MemSQL - Starting up / worth the move "Worlds Fastest Database"
MemSQL uses in-memory database technology. At the moment, db engines exist that can be configured in cluster, load balance and slave/master replication setups to achieve great speed and cost. Example, running 30x servers at 256mb and 1x server at 512mb as the master and have them all in replication and load balancer traffic spikes would more cost effective then 8gb setup costs for cloud providers - this is just heresay example. Clearly 256mb is an example.
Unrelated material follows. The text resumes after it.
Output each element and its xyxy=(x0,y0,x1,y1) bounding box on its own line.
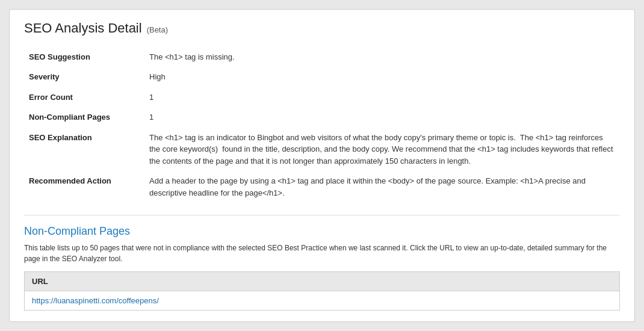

Interesting the claim of worlds fatests database. IBM WebSphere Commerce customers use DB2 - IBM also have IBM solidDB - an in-memory solution:
IBM solidDB-Fastest Data Delivery
In-memory, relational database software for extreme speed
IBM solidDB® is known worldwide for delivering data with extreme speed. There are more than 3,000,000 deployments of solidDB in telecommunications networks, enterprise applications, and embedded software & systems. Market leaders such as Cisco, HP, Alcatel, and Nokia Siemens rely on it for their mission-critical applications.
IBM solidDB provides an ideal platform to build in-memory, real-time, enterprise applications that include universal caching. Compatibility enhancements make migrating applications to solidDB easy. Enhanced scalability and transparent failover with solidDB lowers overall total cost of ownership. Improvements in the latest release bring more reliability and faster performance to key OLTP workloads with the solidDB Universal Cache feature.
IBM WCS and IBM is enterprise and expensive, thought be interesting showcasing a major company already doing in-memory so surely not new thing.. where are the memsql customers and staff and also where are the DB experts on SO - please don't mark your own answer as the answer too..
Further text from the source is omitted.